I recognized that the gift my friend bestowed upon me was meant to be shared, not between two women, but among them.

For years, I ran from my flesh. Attempted to straighten the curves of my hips with the palms of my hands as I dressed.  Lifted my heavy bosom, confined it in wires and seams; distracted the eye with strategic attention to color and lines and layers.

I aspired to be trim and soon enough, I was–so trim that I barely weighed 100 pounds–as a grown woman. I hadn’t starved myself, but I had been strict, without knowing it; and yet, I could never fully rid myself of my belly.

“Hold your stomach in,” my father said, whenever he photographed me and my sisters and our mother.

Despite this admonishments, I had never really understood that flesh was bad until that afternoon at the river place, on the dock, as two young mothers, mine and a friend’s, climbed into the row-boat, in their string bikinis, and patted the folds of their tight postpartum bellies, complaining.

As I came of age, I would prefer reclining positions to upright. Horizontal to vertical. Waist high slimming slacks and snug belts to anything else.

Until the baby grew inside. And I found myself softening into flesh, delighting in the discovery that there was no point in holding in a belly that was filled with a baby.

5 glorious months of release ensued.

I was a lucky one. Not one of those who could fit right back into their best jeans just days after the baby was born (like my stepmother’s sister), but one who was easily freed of unnecessary weight after a week or two of nursing.

Despite the rapid weight loss, nursing itself was an apprenticeship in fullness. The tidal rhythm of my body rocked me into surrender. My engorged breasts would have nothing to do with wires and seams, and my babies would nurse for years.

When my body was finally mine again, I slowly returned to myself. Rediscovered exercise. Reclaimed a waist. Bought new contraptions to reduce and lift my bosom. Purchased new belts.

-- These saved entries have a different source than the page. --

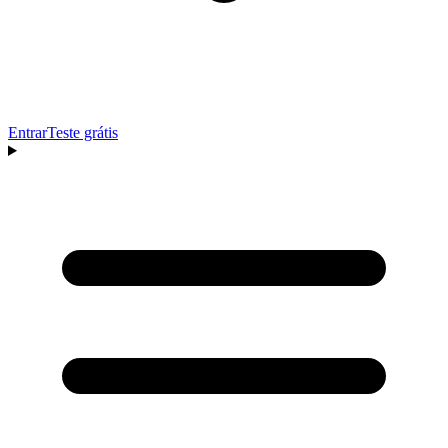
Entrar
Teste grátis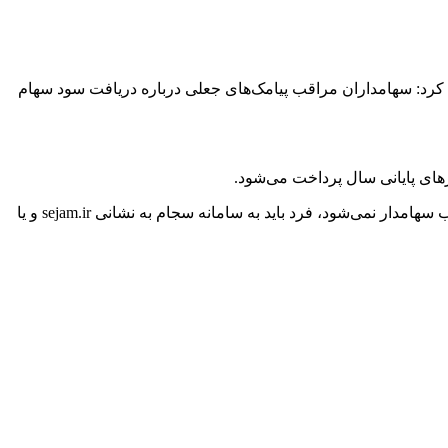
 کرد: سهامداران مراقب پیامک‌های جعلی درباره دریافت سود سهام
های پایانی سال پرداخت می‌شود.
حاجی‌وند تصریح کرد: برای هیچ یک از خدمات سهام عدالت پیامک یا آدرس درگاه اینترنتی فرستاده نمی‌شود و اگر سود سهام عدالت به حساب سهامدار نمی‌شود، فرد باید به سامانه سجام به نشانی sejam.ir و یا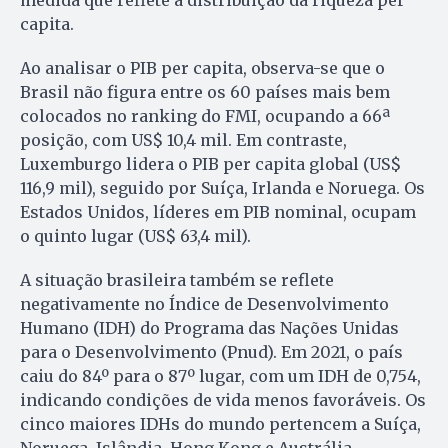
medida que reflete a distribuição da riqueza per
capita.
Ao analisar o PIB per capita, observa-se que o
Brasil não figura entre os 60 países mais bem
colocados no ranking do FMI, ocupando a 66ª
posição, com US$ 10,4 mil. Em contraste,
Luxemburgo lidera o PIB per capita global (US$
116,9 mil), seguido por Suíça, Irlanda e Noruega. Os
Estados Unidos, líderes em PIB nominal, ocupam
o quinto lugar (US$ 63,4 mil).
A situação brasileira também se reflete
negativamente no Índice de Desenvolvimento
Humano (IDH) do Programa das Nações Unidas
para o Desenvolvimento (Pnud). Em 2021, o país
caiu do 84º para o 87º lugar, com um IDH de 0,754,
indicando condições de vida menos favoráveis. Os
cinco maiores IDHs do mundo pertencem a Suíça,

And then came 50, and with its approach, not only a fullness in the belly that refused to budge, but the radical demand for freedom.

For flowing skirts.

For going bra-less.

I remember the first time that I noticed my flesh without judgement.  I was in one-legged, down dog, turning toward the back of the room, when I spotted something misshapen, hanging from my mid-section. I reached down to adjust my tank top only to discover that it was my own flesh flanking toward one side.

I tried to muster disgust, like my father’s, but all I could manage in my state of yogic bliss was curiosity: “Wow, that’s me?”

After the glow of consciousness subsided, I considered dieting, but I had given that up long ago; and I knew that I could no longer tolerate its rigid lines in my flowing, expanding life.

I considered more exercise, but lately all I wanted to do was to lie around. “I’m getting in touch with my inner Garfield,” I’d say; and part of me knew that I needed that after a lifetime of overdoing.

I considered relinquishing indulgences. But they had been hard-earned after so much constraint.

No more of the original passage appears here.